What has happened to Edward Charles Penfold during this time? His wife has died. His two youngest children are in the workhouse. His last official record was found in the 1891 census. I haven’t been able to locate an entry for him being admitted to a workhouse himself, but that seems to be the logical conclusion.

Committal to Three Different Asylums (possibly a Fourth) 1903-1904

I haven’t been able to determine what happened in Edward’s life to tip him over the edge, but just two years after his wife’s death, on 20 Mar 1900, Edward is committed to the Manor Asylum in Epsom which was only formally opened the previous year. The Manor records will hopefully tell us from where he was admitted and why.

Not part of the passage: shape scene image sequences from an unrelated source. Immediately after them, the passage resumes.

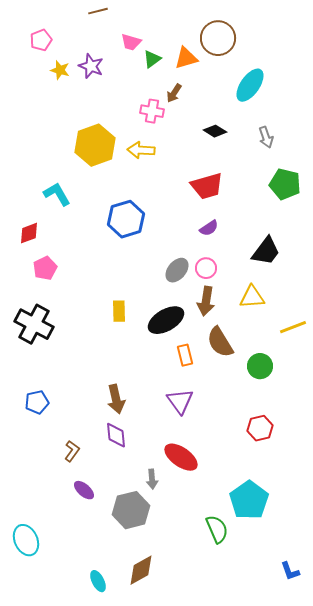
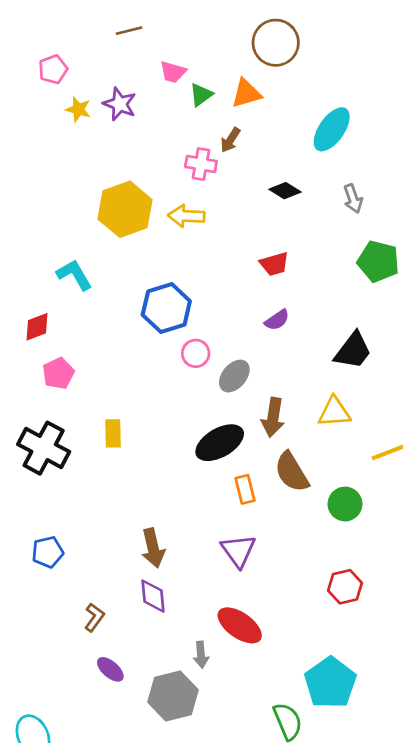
brown circle: (218, 38) -> (276, 43), moved
red trapezoid: (207, 186) -> (274, 264), size x0.7
pink circle: (206, 268) -> (196, 353), moved
yellow rectangle: (119, 311) -> (113, 433), moved

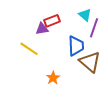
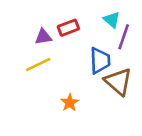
purple triangle: (42, 29) -> (43, 37), moved
yellow line: (29, 49) -> (38, 64), turned -60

In the 1901 Census Edward is found at the Manor Asylum as a Pauper Patient, occupation Postman, born London, condition Lunatic, aged 44. After two years of treatment at the Manor Asylum, on 3 Mar 1902 Edward is discharged, his condition as ‘Not Improved’ and transferred the same day to Cane Hill Asylum in Coulsdon.

After nineteen months of treatment at Cane Hill Asylum, on 24 Oct 1903 Edward is discharged, his condition ‘Relieved’ RELD. It is unknown which asylum Edward was then transferred to since the UK, Lunacy Patients Admission Registers, 1846-1912 covering the year 1903 are missing from this collection.Horton Asylum was already open when Edward was discharged from Cane Hill Asylum, yet he wasn’t transferred there until he had spent twelve months somewhere else.

After disappearing from the radar for one year and two days, 24 Oct 1903 to 26 Oct 1904, Edward is committed to Horton Asylum. After 3¾ years at Horton, he dies on 11 July 1904, aged 54, and was buried 5 days later in plot a175 at Horton Cemetery on 16 July 1908.